FIG. 2 is a view showing a guide fixing bracket according to the present invention and a guide rail attached thereto . The elevator car guide rail 1 having a T-shaped cross section and the counterweight guide rail 2 are fixed to the main body portion 3 of the guide fixing bracket by a plurality of rail clips, of which only the rail clip 4 is shown in FIG. . Although the sliding guide 9 of the elevator car moving along the car guide rail 1 is shown as a separate component from the elevator car, in practice it is a fixed part as part of the elevator car and / or the elevator car frame. 10 is attached. Although the counterweight guide rail 2 is shown as a hollow guide rail having a T-shaped cross section in the figure, other types of guide rails may be used as an example according to the invention, such as counterweight and The same type of guide rails may be used for both elevator cars. Similar to the above, the sliding guide 11 is shown as a component independent of the counterweight, but is actually attached by a fixed component 12 as part of the counterweight and / or the counterweight frame. It is not critical to the present invention what type of guide is used to guide the elevator car and counterweight along the path along the guide rails 1 and 2. The guide rail used may be constituted by, for example, a sliding guide or a roller guide. Although the main body portion 3 serves as a fixing part for fixing both the car guide rail 1 and the counterweight guide rail 2 in the figure, an adjustment hole 14 is provided to adjust the position of the guide rail. Is possible. By using these adjustment holes 14, the position of the guide rail can be adjusted by, for example, screwing. The bracket is fastened in place by a fastening part 13. According to the shape of the main body portion 3, the adjustment hole, and the fastening hole provided therein, the guide rail can be positioned easily and accurately. This is because the guide rail can be adjusted and positioned with very few parts. The main body portion 3 is fixed to a fixed position such as an elevator shaft wall surface by fixing parts 15 and 16, for example. Their shape and mounting in place are not critical to the present invention and are fixed in a known manner.

FIG. 3 shows the same structure as described above, in which two guide rails are fixed by a guide fixing bracket according to the invention.

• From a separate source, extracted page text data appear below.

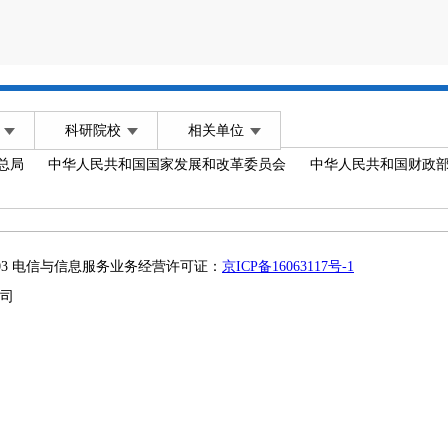
科研院校
相关单位
总局
中华人民共和国国家发展和改革委员会
中华人民共和国财政
2003 电信与信息服务业务经营许可证：
京ICP备16063117号-1
司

In this figure, the main body portion of the guide fixing bracket is cut along a plane XX shown in FIG. Similarly, the car guide rail 1, the counterweight guide rail 2, and the fixing part 15 in FIG. 3 are cut obliquely, and thereby, how the guide rails 1 and 2 are fixed to the main body part 3. You can see what is being done. In the embodiment of FIG. 3, the two guide rails, namely the car guide rail 1 and the counterweight guide rail 2 are mounted in place by a guide fixing bracket according to the present invention. The car guide rail 1 is fixed to the main body portion by rail clips 4 and 5, and the counterweight guide rail 2 is fixed to the main body portion 3 by rail clips 5 and 6. Accordingly, the same rail clip 5 serves to fix both the car guide rail 1 and the counterweight guide rail 2 in place. That is, these rails have a common rail clip. The rail clips 4 and 5 are fastened in place in the body part 3 by means of fastening parts 7 which are preferably bolts or equivalent fastening means. In this way, the car guide rail 1 and one side of the counterweight guide rail 2 are fastened in place in the main body portion. The other side of the counterweight guide rail 2 is fastened by a rail clip 6 and a fastening part 8 at a fixed position in the main body portion 3. The body part 3 is mounted in a fixed position in the elevator shaft by means of fixing parts 15 and 16. The main body part 3 is attached by adjusting holes 14 and fastening parts 13 in a proper posture at the fixed positions of the fixing parts 15 and 16 and at a desired distance from the elevator shaft wall. The fixing parts are attached to each other by fastening parts 17. In the above-described manner, only two fastening parts, such as bolts, are required to fix the two rails. With the guide fixing bracket according to the present invention, only the number of guide rails is required to fix the guide rail to the main body. Or, if it is necessary to fix at least two guide rails, the number is further reduced. The prior art method required two bolts for each guide rail. However, the shaping of the main body portion and the rail clip can reduce the number of required fastening parts compared to the conventional method, and can also reduce the number of parts required for fixing the guide rail.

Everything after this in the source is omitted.